YOUR INSTRUCTIONS:
Could you copy every record below exactly, leaving out the pictures?

(Saved data entries)
—————
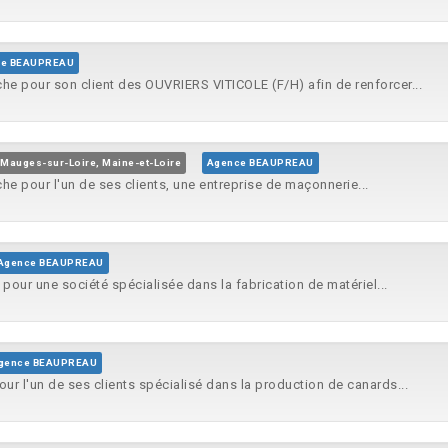
ce BEAUPREAU
he pour son client des OUVRIERS VITICOLE (F/H) afin de renforcer...
Mauges-sur-Loire, Maine-et-Loire
Agence BEAUPREAU
he pour l'un de ses clients, une entreprise de maçonnerie...
Agence BEAUPREAU
 pour une société spécialisée dans la fabrication de matériel...
gence BEAUPREAU
our l'un de ses clients spécialisé dans la production de canards...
—————
RESPONSE AREA:
ce BEAUPREAU
he pour son client des OUVRIERS VITICOLE (F/H) afin de renforcer...
Mauges-sur-Loire, Maine-et-Loire
Agence BEAUPREAU
he pour l'un de ses clients, une entreprise de maçonnerie...
Agence BEAUPREAU
 pour une société spécialisée dans la fabrication de matériel...
gence BEAUPREAU
our l'un de ses clients spécialisé dans la production de canards...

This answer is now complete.